PJ-Erfahrungen in der Hausarztpraxis: „Für jedes Problem eine Lösung“

Felix JedeZum Vergrößern bitte klicken.

Felix Jede hat sein PJ-Tertial in Allgemeinmedizin bei der Hausärztin Dr. Ute Schaaf in Absberg absolviert und dabei das PJ-Förderprojekt der Stiftung Bayerischer Hausärzteverband genutzt. Seine Erfahrungen in der Landarztpraxis im PJ und bei früheren Famulaturen und Praktika in Hausarztpraxen waren so überzeugend, dass er sich für eine Weiterbildung Allgemeinmedizin entschieden hat. „Die Arbeit hat mir durch das breite fachliche Spektrum, die Motivation der Ärztin und die freundlichen und dankbaren Patienten große Freude bereitet. Besonders beeindruckt hat mich, dass ein Hausarzt zu jedem Problem, mit dem ein Patient in die Praxis kommt, eine Lösung oder zumindest eine Strategie anbieten bzw. vorhalten muss, was eine außergewöhnlich hohe fachliche Kompetenz erfordert“, schreibt er in seinem Bericht:

1. Motivation für Bewerbung PJ-Tertial Allgemeinmedizin auf dem Land

Nachdem ich bereits mehrere Famulaturen in der Klinik absolviert hatte, wollte ich die ambulante medizinische Versorgung kennenlernen. Meine Frau kommt aus dem Dorf Markt Absberg, sodass es sich anbot, für eine zweiwöchige Famulatur bei der ansässigen Praxis anzufragen. Die Arbeit hat mir durch das breite fachliche Spektrum, die Motivation der Ärztin und die freundlichen und dankbaren Patienten große Freude bereitet. Nachdem Dr. Schaaf mir bereits ein PJ-Tertial in der Praxis vorgeschlagen hatte, nahm ich das Angebot nach Beseitigung von ein paar bürokratischen Hürden an.   

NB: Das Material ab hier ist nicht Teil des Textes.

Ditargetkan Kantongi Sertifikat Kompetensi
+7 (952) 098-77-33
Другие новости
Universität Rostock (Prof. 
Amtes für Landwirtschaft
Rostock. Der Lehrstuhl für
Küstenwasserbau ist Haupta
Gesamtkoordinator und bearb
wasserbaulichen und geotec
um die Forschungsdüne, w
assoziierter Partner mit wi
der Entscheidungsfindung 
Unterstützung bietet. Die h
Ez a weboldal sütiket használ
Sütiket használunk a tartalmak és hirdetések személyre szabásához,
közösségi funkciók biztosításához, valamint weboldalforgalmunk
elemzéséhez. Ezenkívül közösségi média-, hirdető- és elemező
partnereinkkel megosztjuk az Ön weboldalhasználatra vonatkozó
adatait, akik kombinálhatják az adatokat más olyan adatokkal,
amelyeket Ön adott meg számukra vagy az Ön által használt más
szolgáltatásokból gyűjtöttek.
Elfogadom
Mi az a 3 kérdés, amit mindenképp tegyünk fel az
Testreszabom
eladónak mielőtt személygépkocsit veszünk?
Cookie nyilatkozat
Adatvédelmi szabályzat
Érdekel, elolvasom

2. Tätigkeitsbeschreibung und fachliche Eindrücke

Bereits nach kurzer Einarbeitungszeit durfte ich selbstständig Patienten untersuchen und beraten, im gesamten so variantenreichen allgemeinmedizinischen Spektrum, von der Wundversorgung über die Impfberatung bis hin zu Sonografien. Auch habe ich teilweise selbstständig Routine-Hausbesuche machen können und bei Diensten mithelfen können, was mir besonders viel Freude bereitet hat. Besonders beeindruckt hat mich, dass ein Hausarzt zu jedem Problem, mit dem ein Patient in die Praxis kommt, eine Lösung oder zumindest eine Strategie anbieten bzw. vorhalten muss, was eine außergewöhnlich hohe fachliche Kompetenz erfordert.

3. Betreuung vor Ort

Durch die Eins-zu-eins-Betreuung habe ich fachlich enorm profitiert. Das hat das ambulante Tertial im Vergleich zur Klinik besonders positiv unterschieden; ich konnte jederzeit Fragen stellen und ich hatte ausreichend Zeit, um Dinge nachlesen zu können, da man nicht als wirkliche Arbeitskraft eingeplant war (keine Aufnahmen, Nadeln legen usw.). Auch hat mir der sehr kollegiale Umgang gefallen.

4. Unterkunft

Ich wohne nur 80 Meter entfernt von der Praxis, was natürlich sehr bequem war. Dennoch wird eine vollausgestattete Einliegerwohnung vorgehalten, die von anderen Famulanten und PJlern gern genutzt wird.

5. Land und Leute

Die Leute in einer Landarztpraxis haben eine ganz andere Erwartungshaltung, als in der Stadt oder in der Klinik. Sie sind geduldig, freundlich und dankbar. Auch ist der Brombachsee in direkter Umgebung ein Highlight, ich bin jeden morgen im See baden gegangen und habe auch sonst den hohen Freizeitwert genießen können.

6. Fazit

Das PJ hat den Ausschlag für die Entscheidung zum Beginn meiner Assistenzarztausbildung in der Allgemeinmedizin gegeben. Ich arbeite momentan auch in der Praxis – ich denke, das lässt darauf schließen, dass es mir sehr gut gefallen hat.